Opportunities for compression
The RMT lens collapses three observations into a per-role recipe:
| Role | Regime | Recommendation |
|---|---|---|
MLP up, down |
Random-like (α≈5) | Either Gavish-Donoho hard-thresholded SVD, or spike + sketch: keep the ~100 signal eigenvalues exactly, replace the MP bulk with a seeded random matrix of matching $\sigma^2$. The bulk is statistically reproducible noise — doesn’t need to be stored verbatim. |
MLP gate |
Bulk-and-spikes | Standard rank-truncated SVD around the MP threshold (~75 signal directions). Quantize residuals. |
Attention K, O |
Bulk-and-spikes | Same; K is well-suited to per-token quantization (KIVI inverted). |
Attention Q, V |
Heavy-tailed (HTSR) | Avoid pure low-rank truncation. No clean noise floor — every cut loses signal. Use quantization-only or activation-aware decomposition (ASVD/FWSVD). |
| Layer 14 (especially Q, gate, up) | Most-trained | Reserve highest precision; do not aggressively reduce rank. |
| RMSNorm weights | Outlier-heavy | Keep in bf16/fp16. They cost nothing. |
| KV cache (V) | Shannon eff-rank ~55–62% of head_dim; ~15–40 signal eigenvalues above MP edge; no cross-layer overlap | Per-layer rank truncation calibrated on activations; reconstruction-error sweep to pick the cut. Cross-layer factorisation does not work. |
| KV cache (K) | Token-aligned outliers; no cross-layer overlap | Per-token quantization (against KIVI’s published recipe). Cross-layer factorisation does not work. |
Two specific experiments would close the loop:
- Spike + sketch on a representative MLP up/down — pick one layer, factor out the top-100 eigenpairs, replace the bulk with a seeded random matrix of the right scale, measure end-to-end loss change. The MP fit is clean enough that this should almost work without finetuning.

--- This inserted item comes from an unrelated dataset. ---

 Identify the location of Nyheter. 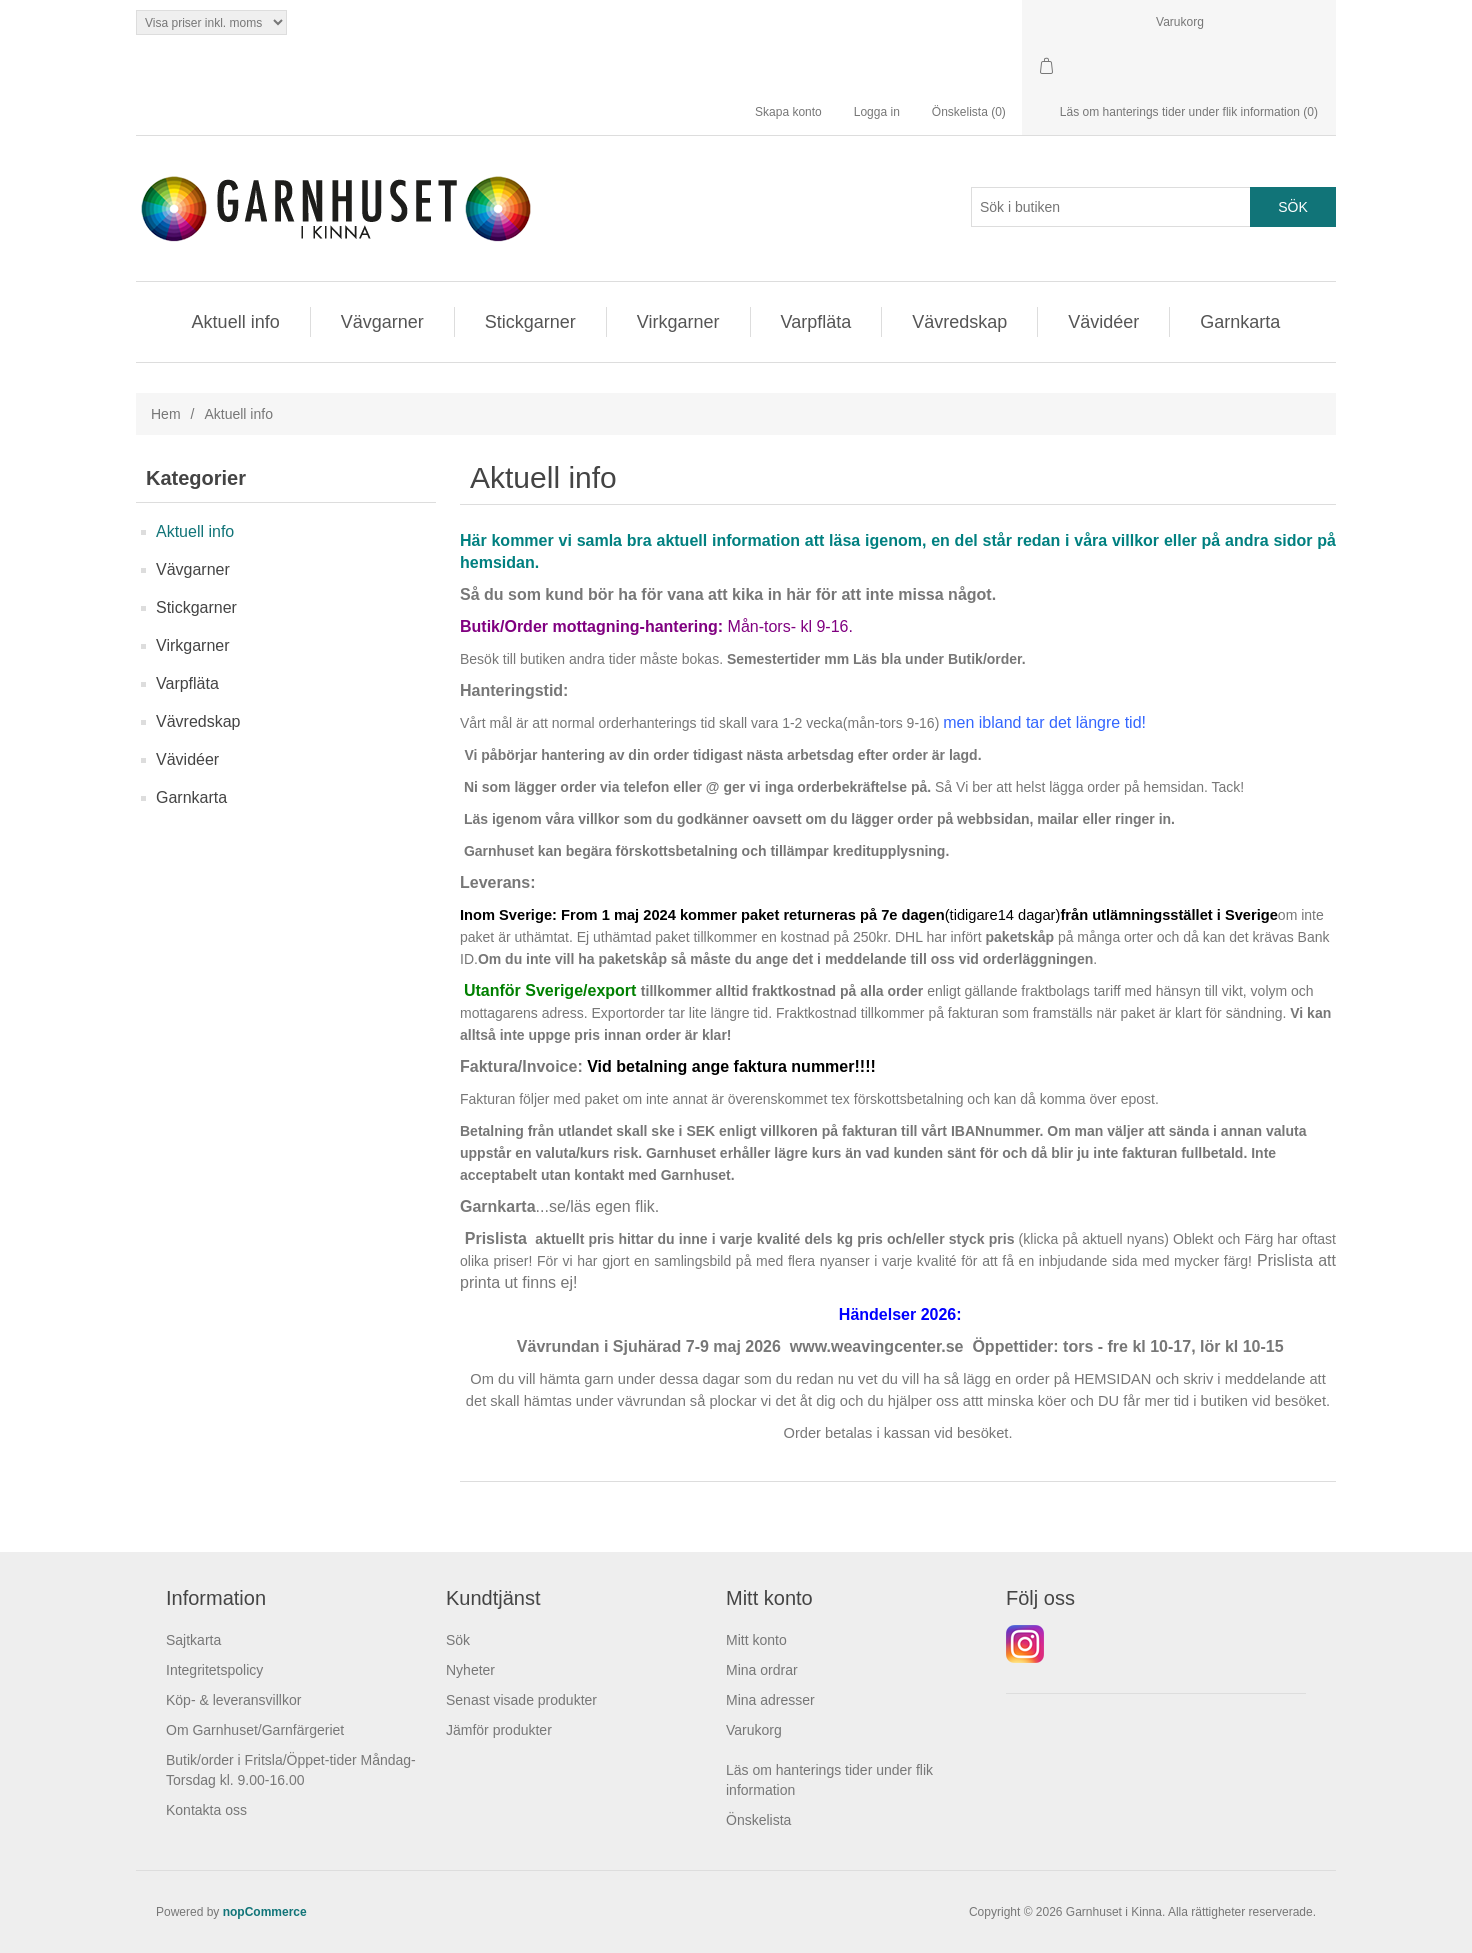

- HTSR quality control — fit α at every layer, refuse low-rank for any matrix with α < 4. This is a 100-line guard rail against destroying training signal in heavy-tailed weights.
TL;DR
Five findings:
-
Weights are near-Gaussian. The exception is RMSNorm scale — outliers reaching ×900 — keep those in full precision regardless of what you do to projections.
-
Three spectral regimes. MLP
up/downare random-like (5–7% of eigenvalues above the noise floor, carrying 15-19% of energy).gate,K,Ohave a clean MP bulk plus moderate signal (23–29% signal energy).QandVare heavy-tailed but differently: Q’s bulk is deformed — 12% of eigenvalues fall below the MP lower edge, where the law predicts zero; V’s bulk respects the MP boundary but carries a handful of extreme outliers (top eigenvalue 7× the noise floor on average). -
Layer 14 is the most-trained layer for Q, gate, and up simultaneously. Reserve highest precision here.
-
KV cache. K outliers are token-aligned, not channel-aligned as KIVI assumes — per-token K quantization is correct for this model. V’s weight spectrum is a misleading proxy for cache compressibility: V activations span 55–62% of head_dim at runtime despite the weight’s low stable rank (~23). Calibrate on activations, not weights.
-
No cross-layer sharing. Q subspaces are orthogonal across the layer-15 KV-share boundary (mean cos² at the random baseline 0.042). K and V caches are similarly orthogonal across layers — cross-layer factorisation is ruled out.